Every child needs excellent teachers in their corner. But a solid educational team can’t be limited to the classroom—the support system has to be more varied than textbooks and lesson plans. Enter: school counselors. They provide academic guidance, yes, but also personal, social, and emotional support. In today’s day and age, where stress levels are higher than ever, these invaluable professionals are essential. We spoke with school counselors from all over the country about what they wish parents understood better—these are their top pieces of advice.
1. It’s okay to let your children fail.
Though it’s natural to want to protect your kids from missteps at all costs, it’s fine to let them fail a little—especially in elementary and middle school, when their grades don’t go on a permanent record.
“This is the time to let kids figure out time management and study skills,” says Christine MacInnis, a school counselor at Orchard Hills School in Irvine, California. “They can also learn how to advocate for themselves in the classroom before it becomes all too real in high school.”
2. Never request one teacher over another.
Unless your child had a particularly bad experience with a teacher, MacInnis says that parents should not request a specific teacher for their child. “Don’t rely on the parent gossip chain regarding information about teachers,” she notes. “The one teacher your best friend’s son disliked could very well be your child’s favorite.”
3. One decision won’t dictate where your child goes to college.
Society’s obsession with getting into “good “colleges has clearly gotten out of hand. (Look no further than the recent “Operation Varsity Blues” college admissions scandal.) But, as MacInnis explains, one decision won’t make or break your child’s chances of getting into a great university, especially when they’re young.
“I hear even kindergarten parents worry about future high school scheduling. Stop the madness!” she says. “There is a college for every child if you look beyond the boundaries of the six named universities, like Harvard or Yale. So please stop worrying.”
4. Make sure your child feels heard and validated.
Whether they’re excited about the upcoming science project or school play, or have anxiety surrounding tests, soccer tryouts, or being invited to the fall dance, it’s important that children are given the space to talk about the things they’re most passionate about.

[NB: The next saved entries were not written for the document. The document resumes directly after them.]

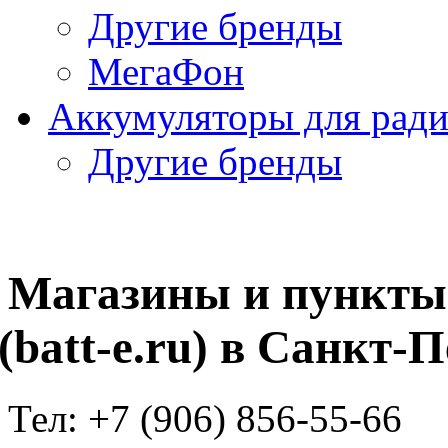
Другие бренды
МегаФон
Аккумуляторы для рад
Другие бренды
Магазины и пункты
(batt
-e.ru) в Санкт-
Тел: +
7
(906
) 856-55-66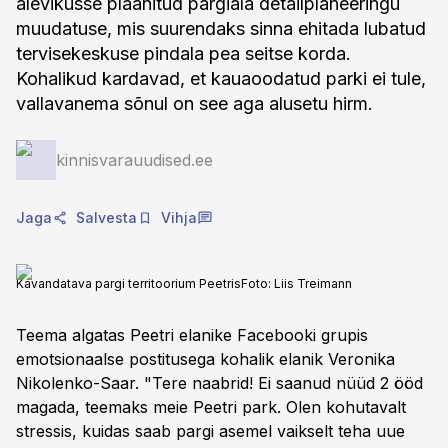
alevikusse plaanitud pargiala detailplaneeringu
muudatuse, mis suurendaks sinna ehitada lubatud
tervisekeskuse pindala pea seitse korda.
Kohalikud kardavad, et kauaoodatud parki ei tule,
vallavanema sõnul on see aga alusetu hirm.
kinnisvarauudised.ee
Jaga
Salvesta
Vihja
Kavandatava pargi territoorium Peetris
Foto:
Liis Treimann
Teema algatas Peetri elanike Facebooki grupis
emotsionaalse postitusega kohalik elanik Veronika
Nikolenko-Saar. "Tere naabrid! Ei saanud nüüd 2 ööd
magada, teemaks meie Peetri park. Olen kohutavalt
stressis, kuidas saab pargi asemel vaikselt teha uue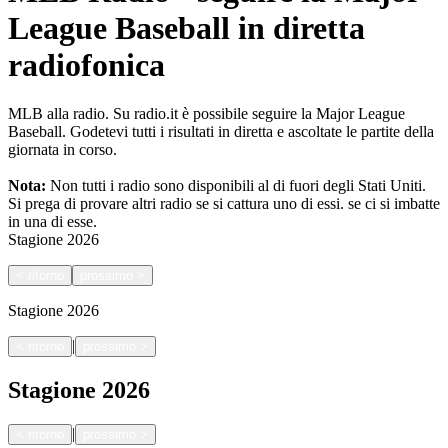
League Baseball in diretta
radiofonica
MLB alla radio. Su radio.it è possibile seguire la Major League
Baseball. Godetevi tutti i risultati in diretta e ascoltate le partite della
giornata in corso.
Nota:
Non tutti i radio sono disponibili al di fuori degli Stati Uniti.
Si prega di provare altri radio se si cattura uno di essi.
se ci si imbatte
in una di esse.
Stagione
2026
<
ritorno
prossimo
>
Stagione
2026
|
<
ritorno
prossimo
>
Stagione
2026
|
<
ritorno
prossimo
>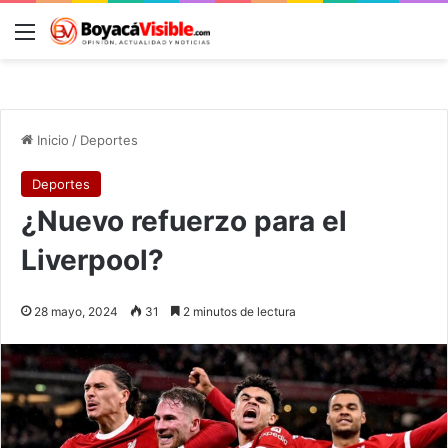
Menú
B
Inicio
/
Deportes
Deportes
¿Nuevo refuerzo para el
Liverpool?
28 mayo, 2024
31
2 minutos de lectura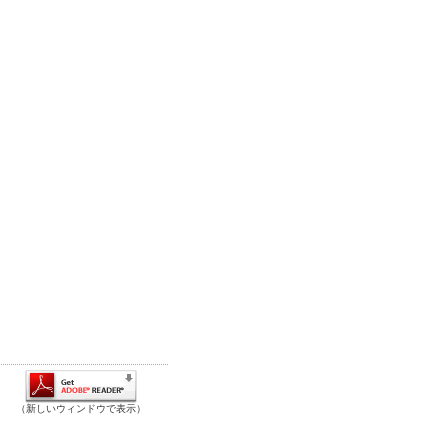
（新しいウィンドウで表示）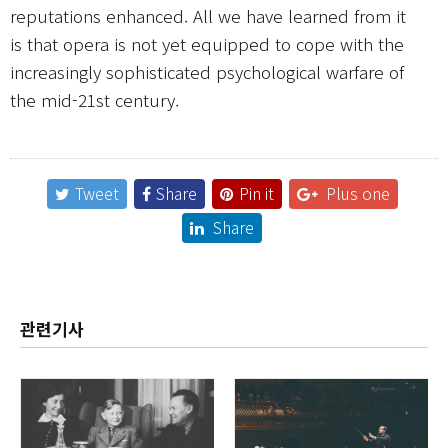
reputations enhanced. All we have learned from it
is that opera is not yet equipped to cope with the
increasingly sophisticated psychological warfare of
the mid-21st century.
Tweet
Share
Pin it
Plus one
Share
관련기사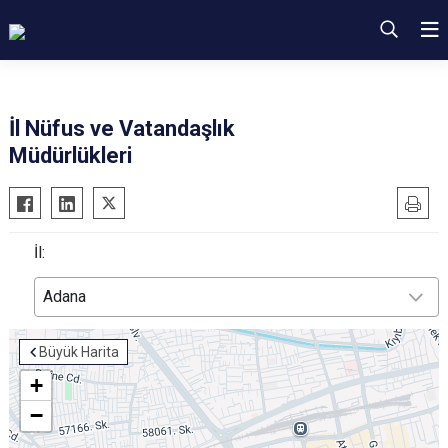
İl Nüfus ve Vatandaşlık
Müdürlükleri
İl:
Adana
Büyük Harita
+
−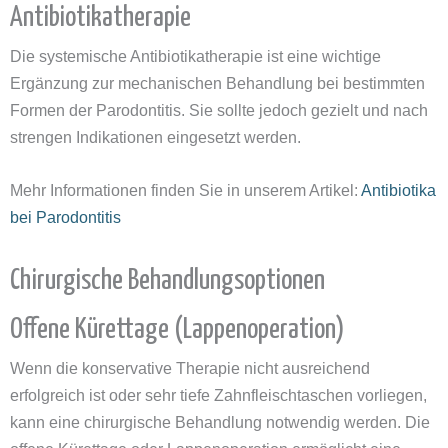
Antibiotikatherapie
Die systemische Antibiotikatherapie ist eine wichtige
Ergänzung zur mechanischen Behandlung bei bestimmten
Formen der Parodontitis. Sie sollte jedoch gezielt und nach
strengen Indikationen eingesetzt werden.
Mehr Informationen finden Sie in unserem Artikel:
Antibiotika
bei Parodontitis
Chirurgische Behandlungsoptionen
Offene Kürettage (Lappenoperation)
Wenn die konservative Therapie nicht ausreichend
erfolgreich ist oder sehr tiefe Zahnfleischtaschen vorliegen,
kann eine chirurgische Behandlung notwendig werden. Die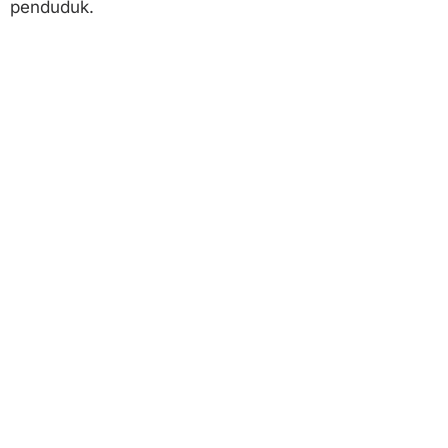
penduduk.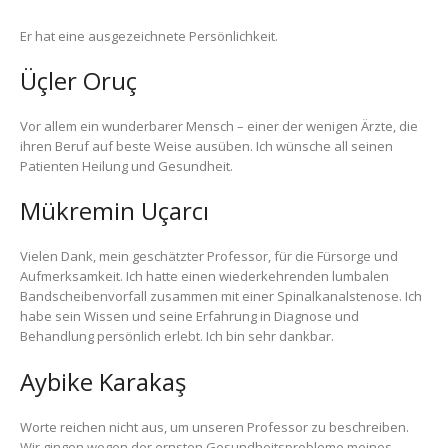
Er hat eine ausgezeichnete Persönlichkeit.
Üçler Oruç
Vor allem ein wunderbarer Mensch – einer der wenigen Ärzte, die
ihren Beruf auf beste Weise ausüben. Ich wünsche all seinen
Patienten Heilung und Gesundheit.
Mükremin Uçarcı
Vielen Dank, mein geschätzter Professor, für die Fürsorge und
Aufmerksamkeit. Ich hatte einen wiederkehrenden lumbalen
Bandscheibenvorfall zusammen mit einer Spinalkanalstenose. Ich
habe sein Wissen und seine Erfahrung in Diagnose und
Behandlung persönlich erlebt. Ich bin sehr dankbar.
Aybike Karakaş
Worte reichen nicht aus, um unseren Professor zu beschreiben.
Wir gingen wegen der ernsten Gesundheitsprobleme meines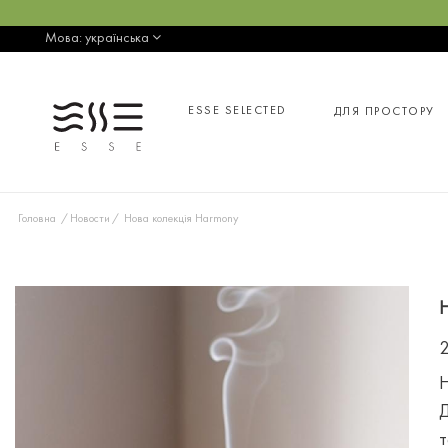
Мова:
українська
ESSE SELECTED
ДЛЯ ПРОСТОРУ
Головна
Новости
Нова колекція Harmony
2
Н
Д
т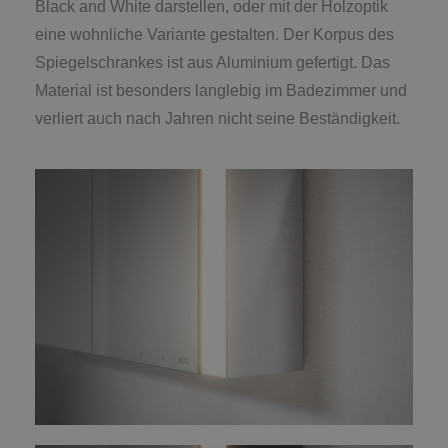
Black and White darstellen, oder mit der Holzoptik
eine wohnliche Variante gestalten. Der Korpus des
Spiegelschrankes ist aus Aluminium gefertigt. Das
Material ist besonders langlebig im Badezimmer und
verliert auch nach Jahren nicht seine Beständigkeit.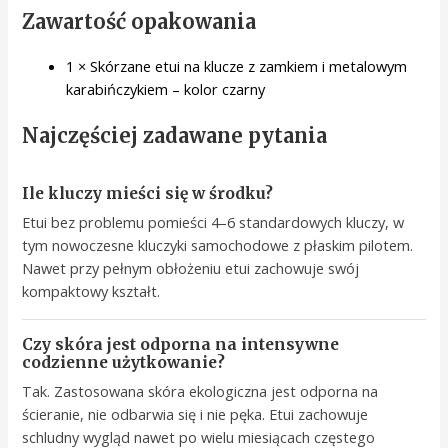
Zawartość opakowania
1 × Skórzane etui na klucze z zamkiem i metalowym
karabińczykiem – kolor czarny
Najczęściej zadawane pytania
Ile kluczy mieści się w środku?
Etui bez problemu pomieści 4–6 standardowych kluczy, w
tym nowoczesne kluczyki samochodowe z płaskim pilotem.
Nawet przy pełnym obłożeniu etui zachowuje swój
kompaktowy kształt.
Czy skóra jest odporna na intensywne
codzienne użytkowanie?
Tak. Zastosowana skóra ekologiczna jest odporna na
ścieranie, nie odbarwia się i nie pęka. Etui zachowuje
schludny wygląd nawet po wielu miesiącach częstego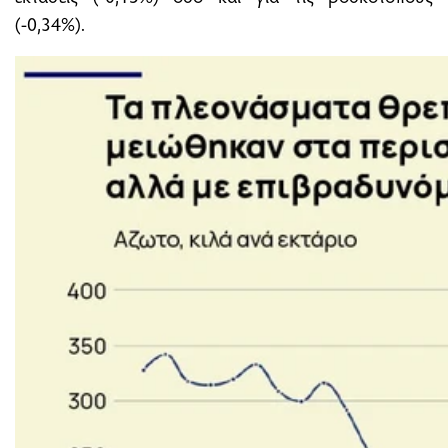
(-0,34%).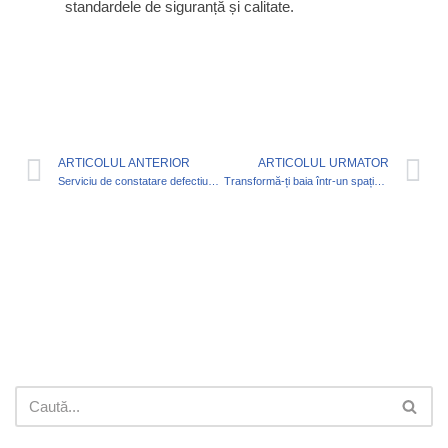
standardele de siguranță și calitate.
ARTICOLUL ANTERIOR
ARTICOLUL URMATOR
Serviciu de constatare defectiuni instalatii sanitare
Transformă-ți baia într-un spațiu de relaxare cu instalatorul profesionist pentru montaj cada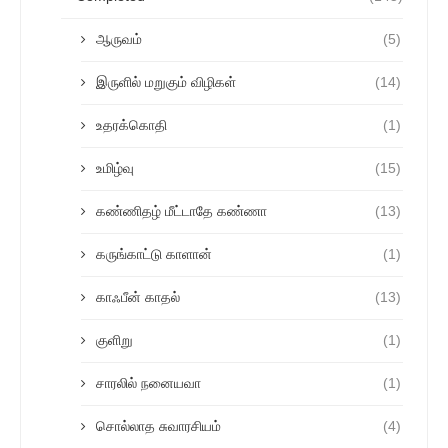
ஆருவம்
(5)
இருளில் மறுகும் விழிகள்
(14)
உதரக்கொதி
(1)
உமிழ்வு
(15)
கண்ணிதழ் மீட்டாதே கண்ணா
(13)
கருங்காட்டு காளான்
(1)
காஃபீன் காதல்
(13)
குளிறு
(1)
சாரலில் நனையவா
(1)
சொல்லாத சுவாரசியம்
(4)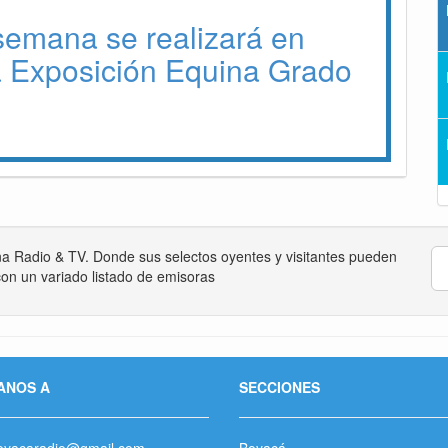
 semana se realizará en
a Exposición Equina Grado
na Radio & TV. Donde sus selectos oyentes y visitantes pueden
on un variado listado de emisoras
ANOS A
SECCIONES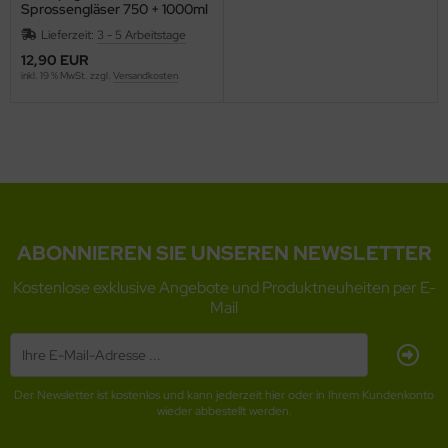
Sprossengläser 750 + 1000ml
Lieferzeit:
3 - 5 Arbeitstage
12,90 EUR
inkl. 19 % MwSt. zzgl.
Versandkosten
ABONNIEREN SIE UNSEREN NEWSLETTER
Kostenlose exklusive Angebote und Produktneuheiten per E-
Mail
Der Newsletter ist kostenlos und kann jederzeit hier oder in Ihrem Kundenkonto
wieder abbestellt werden.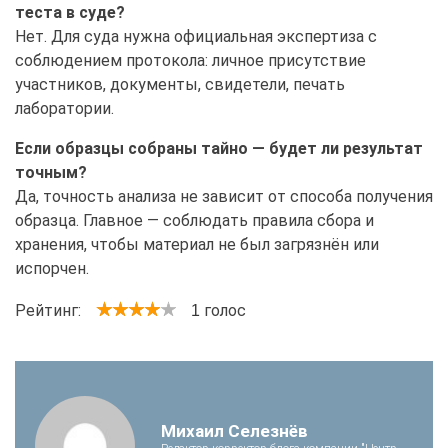
теста в суде?
Нет. Для суда нужна официальная экспертиза с
соблюдением протокола: личное присутствие
участников, документы, свидетели, печать
лаборатории.
Если образцы собраны тайно — будет ли результат
точным?
Да, точность анализа не зависит от способа получения
образца. Главное — соблюдать правила сбора и
хранения, чтобы материал не был загрязнён или
испорчен.
Рейтинг:
голос
1
Михаил Селезнёв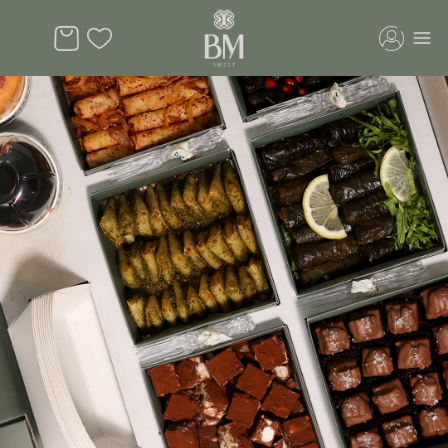
لرئيسية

“Children sometimes feel that they have to keep their fears to themselves, but as parents, let them know that having fears is a normal part of life,” says Ronica Arnold Branson, PhD, the coordinator of the School Counseling Program at Jackson State University in Jackson, Mississippi. “It’s healthier to express their emotions and not to keep them bottled up.”
5. Soak it all in.
Your kids aren’t going to be at home with you forever, so appreciate the time you have with them at every age. “Relax and enjoy your child at all their fun stages,” MacInnis says. “It all goes so fast.”